*Given records*.
+++

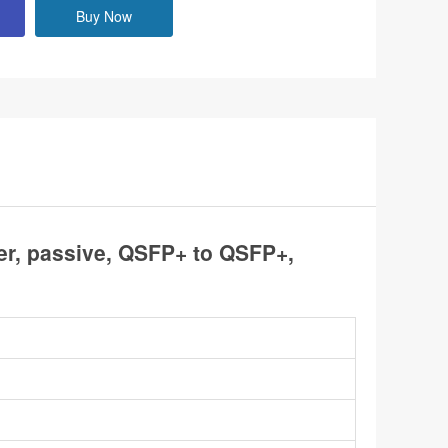
Buy Now
r, passive, QSFP+ to QSFP+,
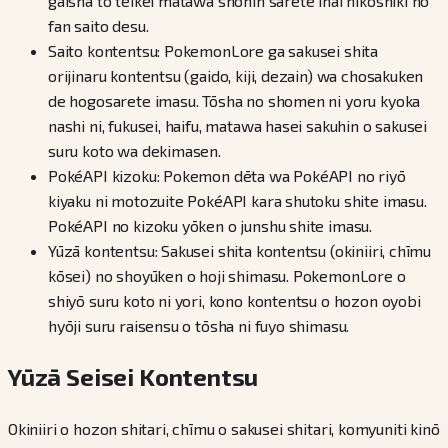
gaisha to teikei matawa shōnin sarete inai hikōshiki no
fan saito desu.
Saito kontentsu: PokemonLore ga sakusei shita
orijinaru kontentsu (gaido, kiji, dezain) wa chosakuken
de hogosarete imasu. Tōsha no shomen ni yoru kyoka
nashi ni, fukusei, haifu, matawa hasei sakuhin o sakusei
suru koto wa dekimasen.
PokéAPI kizoku: Pokemon dēta wa PokéAPI no riyō
kiyaku ni motozuite PokéAPI kara shutoku shite imasu.
PokéAPI no kizoku yōken o junshu shite imasu.
Yūzā kontentsu: Sakusei shita kontentsu (okiniiri, chīmu
kōsei) no shoyūken o hoji shimasu. PokemonLore o
shiyō suru koto ni yori, kono kontentsu o hozon oyobi
hyōji suru raisensu o tōsha ni fuyo shimasu.
Yūzā Seisei Kontentsu
Okiniiri o hozon shitari, chīmu o sakusei shitari, komyuniti kinō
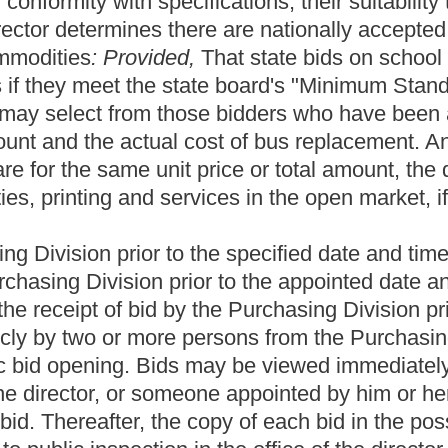
ncompetitive award based solely on the original purpose of the
r quotation and there is more than one bidder, the director may
d responsible, based on criteria contained in the bid invitation:
idder. If the director does not award the bid to the lowest bidder,
o negotiations with the next lowest bidder, and may continue to do
 bidders. The director may not extend an offer to any bidder that
lue procurement, as set forth in section ten-b of this section, and
bidders determined in writing to be responsive and responsible,
he director must negotiate first with the highest scoring bidder. If
r, he or she may close negotiations with that bidder and enter into
tinue to do so in like manner with the remaining responsive and
bidder that is not first extended to the prior bidders in order of
s section, if the director determines that more than fifteen percent
fications of the original solicitation, only a resolicitation may be
sing negotiations with that bidder and entering into negotiations
l
businesses, minority owned businesses and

+++

*Instructions for the task*. The expected output is the lines above from the one containing "r, passive, QSFP+" to the one containing "suru koto wa dekimasen.", both ends included, reproduced exactly with every picture left out.

*Solution to the exercise*.
r, passive, QSFP+ to QSFP+,
gaisha to teikei matawa shōnin sarete inai hikōshiki no
fan saito desu.
Saito kontentsu: PokemonLore ga sakusei shita
orijinaru kontentsu (gaido, kiji, dezain) wa chosakuken
de hogosarete imasu. Tōsha no shomen ni yoru kyoka
nashi ni, fukusei, haifu, matawa hasei sakuhin o sakusei
suru koto wa dekimasen.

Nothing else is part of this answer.